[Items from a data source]
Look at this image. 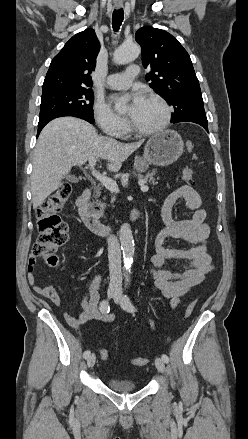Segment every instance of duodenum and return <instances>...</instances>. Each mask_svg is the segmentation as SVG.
Masks as SVG:
<instances>
[{
  "label": "duodenum",
  "instance_id": "duodenum-1",
  "mask_svg": "<svg viewBox=\"0 0 248 439\" xmlns=\"http://www.w3.org/2000/svg\"><path fill=\"white\" fill-rule=\"evenodd\" d=\"M92 189L87 187L78 197L76 204L82 222L93 233L110 234L115 225L101 222L100 208L91 203ZM142 213L139 209H134L129 215V221L134 222L141 217Z\"/></svg>",
  "mask_w": 248,
  "mask_h": 439
}]
</instances>
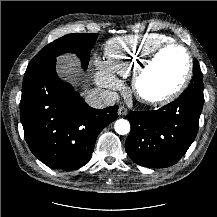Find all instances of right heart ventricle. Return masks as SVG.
<instances>
[{"mask_svg": "<svg viewBox=\"0 0 217 217\" xmlns=\"http://www.w3.org/2000/svg\"><path fill=\"white\" fill-rule=\"evenodd\" d=\"M170 41V37L158 33L112 38L105 45V64L113 73L129 77L153 50Z\"/></svg>", "mask_w": 217, "mask_h": 217, "instance_id": "right-heart-ventricle-1", "label": "right heart ventricle"}]
</instances>
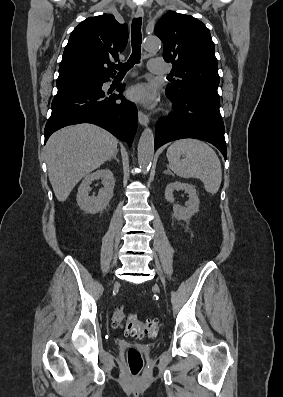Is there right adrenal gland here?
Masks as SVG:
<instances>
[{
    "mask_svg": "<svg viewBox=\"0 0 283 397\" xmlns=\"http://www.w3.org/2000/svg\"><path fill=\"white\" fill-rule=\"evenodd\" d=\"M117 153L116 152L108 161H111L112 159H115L117 162H119V159L117 158Z\"/></svg>",
    "mask_w": 283,
    "mask_h": 397,
    "instance_id": "1",
    "label": "right adrenal gland"
}]
</instances>
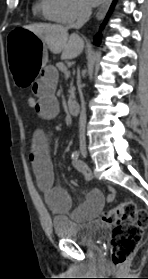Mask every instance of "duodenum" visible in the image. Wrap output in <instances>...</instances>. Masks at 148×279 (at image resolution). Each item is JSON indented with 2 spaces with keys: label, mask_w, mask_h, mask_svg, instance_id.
<instances>
[{
  "label": "duodenum",
  "mask_w": 148,
  "mask_h": 279,
  "mask_svg": "<svg viewBox=\"0 0 148 279\" xmlns=\"http://www.w3.org/2000/svg\"><path fill=\"white\" fill-rule=\"evenodd\" d=\"M68 110L71 115L77 116L80 113V104L79 101L76 99L68 100Z\"/></svg>",
  "instance_id": "obj_1"
}]
</instances>
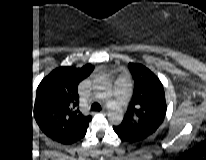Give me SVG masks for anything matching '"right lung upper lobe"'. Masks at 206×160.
Listing matches in <instances>:
<instances>
[{
    "instance_id": "cb5924a9",
    "label": "right lung upper lobe",
    "mask_w": 206,
    "mask_h": 160,
    "mask_svg": "<svg viewBox=\"0 0 206 160\" xmlns=\"http://www.w3.org/2000/svg\"><path fill=\"white\" fill-rule=\"evenodd\" d=\"M80 78L70 68L52 72L38 87L35 118L41 130L53 140L72 143L81 139L91 116L78 109Z\"/></svg>"
}]
</instances>
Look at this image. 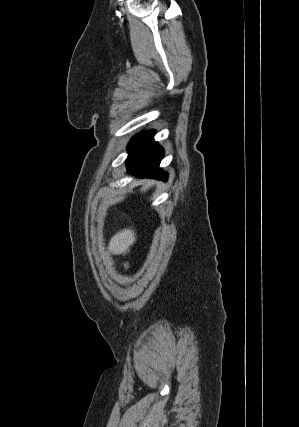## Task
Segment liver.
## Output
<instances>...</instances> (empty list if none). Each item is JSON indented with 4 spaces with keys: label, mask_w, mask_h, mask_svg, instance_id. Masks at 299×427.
Here are the masks:
<instances>
[{
    "label": "liver",
    "mask_w": 299,
    "mask_h": 427,
    "mask_svg": "<svg viewBox=\"0 0 299 427\" xmlns=\"http://www.w3.org/2000/svg\"><path fill=\"white\" fill-rule=\"evenodd\" d=\"M152 186V183H145L141 191L145 192ZM136 241V234L130 229H124L116 233L110 240L108 250L114 255H119L126 252L130 246H132Z\"/></svg>",
    "instance_id": "liver-1"
}]
</instances>
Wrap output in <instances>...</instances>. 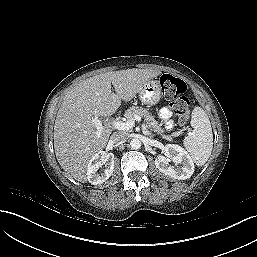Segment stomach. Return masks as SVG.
<instances>
[{
	"instance_id": "stomach-1",
	"label": "stomach",
	"mask_w": 257,
	"mask_h": 257,
	"mask_svg": "<svg viewBox=\"0 0 257 257\" xmlns=\"http://www.w3.org/2000/svg\"><path fill=\"white\" fill-rule=\"evenodd\" d=\"M139 99L147 106L157 104L161 99V87L157 80L150 79L138 92Z\"/></svg>"
}]
</instances>
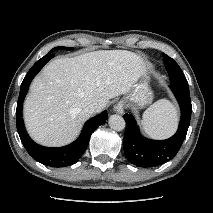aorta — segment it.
Here are the masks:
<instances>
[{
    "instance_id": "762f6f07",
    "label": "aorta",
    "mask_w": 213,
    "mask_h": 213,
    "mask_svg": "<svg viewBox=\"0 0 213 213\" xmlns=\"http://www.w3.org/2000/svg\"><path fill=\"white\" fill-rule=\"evenodd\" d=\"M125 120L120 115H112L109 118V126L116 131H122L125 128Z\"/></svg>"
}]
</instances>
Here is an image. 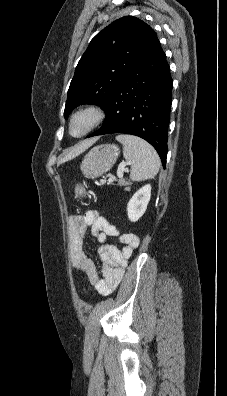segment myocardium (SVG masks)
<instances>
[{
    "label": "myocardium",
    "instance_id": "f54148a6",
    "mask_svg": "<svg viewBox=\"0 0 227 396\" xmlns=\"http://www.w3.org/2000/svg\"><path fill=\"white\" fill-rule=\"evenodd\" d=\"M106 112L102 106L96 103L85 104L74 110L68 119V132L74 138H81L90 133L98 127L105 119ZM86 119L87 123L84 130L79 134H74L72 131L74 122L79 119Z\"/></svg>",
    "mask_w": 227,
    "mask_h": 396
}]
</instances>
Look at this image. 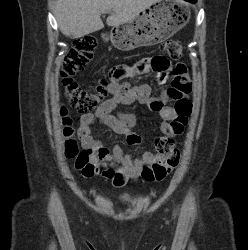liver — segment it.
<instances>
[{
	"instance_id": "1",
	"label": "liver",
	"mask_w": 248,
	"mask_h": 250,
	"mask_svg": "<svg viewBox=\"0 0 248 250\" xmlns=\"http://www.w3.org/2000/svg\"><path fill=\"white\" fill-rule=\"evenodd\" d=\"M161 0H57L55 16L60 31L80 38L104 28L101 14L111 12L108 26L132 21L140 12Z\"/></svg>"
}]
</instances>
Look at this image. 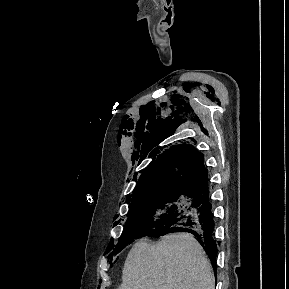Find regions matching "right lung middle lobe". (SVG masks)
Masks as SVG:
<instances>
[{
  "label": "right lung middle lobe",
  "mask_w": 289,
  "mask_h": 289,
  "mask_svg": "<svg viewBox=\"0 0 289 289\" xmlns=\"http://www.w3.org/2000/svg\"><path fill=\"white\" fill-rule=\"evenodd\" d=\"M198 204V196L176 193L133 199L128 219L114 253L120 252L129 242L137 238L166 232L177 226L190 216Z\"/></svg>",
  "instance_id": "1"
}]
</instances>
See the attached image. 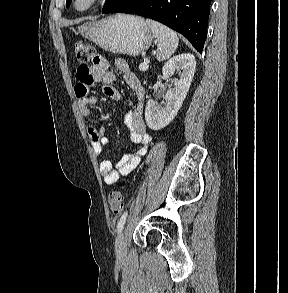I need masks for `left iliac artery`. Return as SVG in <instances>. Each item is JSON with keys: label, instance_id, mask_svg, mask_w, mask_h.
I'll list each match as a JSON object with an SVG mask.
<instances>
[{"label": "left iliac artery", "instance_id": "44dca946", "mask_svg": "<svg viewBox=\"0 0 288 293\" xmlns=\"http://www.w3.org/2000/svg\"><path fill=\"white\" fill-rule=\"evenodd\" d=\"M126 217H127V211H125L123 215L120 217V219L118 220V226H117L118 233H121L126 221Z\"/></svg>", "mask_w": 288, "mask_h": 293}]
</instances>
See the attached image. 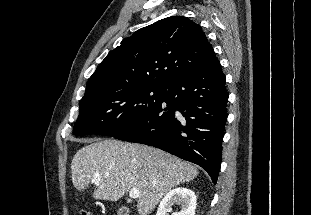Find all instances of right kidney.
<instances>
[{
	"mask_svg": "<svg viewBox=\"0 0 311 215\" xmlns=\"http://www.w3.org/2000/svg\"><path fill=\"white\" fill-rule=\"evenodd\" d=\"M195 193L184 187L170 190L159 204L156 215H168L172 211L173 204L181 205V210L173 215H195L196 209Z\"/></svg>",
	"mask_w": 311,
	"mask_h": 215,
	"instance_id": "right-kidney-1",
	"label": "right kidney"
}]
</instances>
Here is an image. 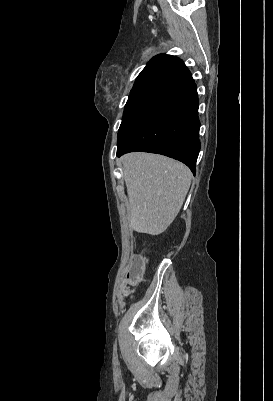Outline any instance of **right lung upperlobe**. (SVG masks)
I'll return each mask as SVG.
<instances>
[{
    "label": "right lung upper lobe",
    "instance_id": "obj_1",
    "mask_svg": "<svg viewBox=\"0 0 273 401\" xmlns=\"http://www.w3.org/2000/svg\"><path fill=\"white\" fill-rule=\"evenodd\" d=\"M193 82L191 73L181 59L172 55H158L138 75L130 96L156 94L170 97Z\"/></svg>",
    "mask_w": 273,
    "mask_h": 401
}]
</instances>
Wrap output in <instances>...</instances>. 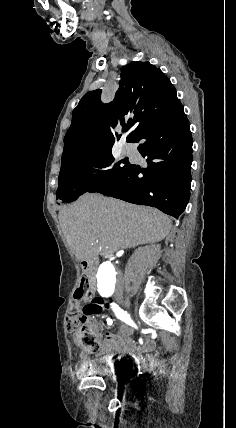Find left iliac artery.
Returning a JSON list of instances; mask_svg holds the SVG:
<instances>
[{
    "label": "left iliac artery",
    "instance_id": "obj_1",
    "mask_svg": "<svg viewBox=\"0 0 236 428\" xmlns=\"http://www.w3.org/2000/svg\"><path fill=\"white\" fill-rule=\"evenodd\" d=\"M113 294V291H102V292H100V295L102 296V297H109V296H111Z\"/></svg>",
    "mask_w": 236,
    "mask_h": 428
}]
</instances>
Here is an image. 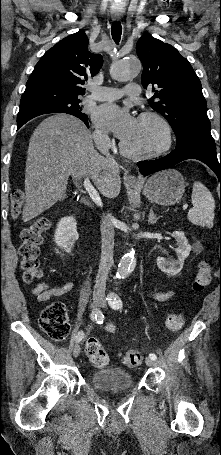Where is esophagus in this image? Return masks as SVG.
Returning <instances> with one entry per match:
<instances>
[{
  "label": "esophagus",
  "instance_id": "1",
  "mask_svg": "<svg viewBox=\"0 0 221 455\" xmlns=\"http://www.w3.org/2000/svg\"><path fill=\"white\" fill-rule=\"evenodd\" d=\"M112 19H113L114 21H118V20L120 19V16L115 15V16L112 17ZM125 179H126V181H128L129 183H138L137 178H136L135 176H133V175H126V176H125Z\"/></svg>",
  "mask_w": 221,
  "mask_h": 455
}]
</instances>
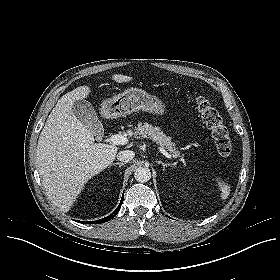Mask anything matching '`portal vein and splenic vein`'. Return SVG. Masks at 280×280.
I'll use <instances>...</instances> for the list:
<instances>
[{"instance_id":"portal-vein-and-splenic-vein-1","label":"portal vein and splenic vein","mask_w":280,"mask_h":280,"mask_svg":"<svg viewBox=\"0 0 280 280\" xmlns=\"http://www.w3.org/2000/svg\"><path fill=\"white\" fill-rule=\"evenodd\" d=\"M109 141L115 145H125L128 139L120 134H114L109 138ZM159 151L167 158H171V155L162 147H159Z\"/></svg>"}]
</instances>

Prompt
Please copy only the lines from the one that contains "Mask anything matching" through the last line of the records, exactly, and keep every picture out of the copy.

Exercise solution
Mask anything matching '`portal vein and splenic vein`'. Return SVG. Masks at 280×280.
I'll use <instances>...</instances> for the list:
<instances>
[{"instance_id":"portal-vein-and-splenic-vein-1","label":"portal vein and splenic vein","mask_w":280,"mask_h":280,"mask_svg":"<svg viewBox=\"0 0 280 280\" xmlns=\"http://www.w3.org/2000/svg\"><path fill=\"white\" fill-rule=\"evenodd\" d=\"M109 141L115 145H125L128 139L120 134H114L109 138ZM159 151L167 158H171V155L162 147H159Z\"/></svg>"}]
</instances>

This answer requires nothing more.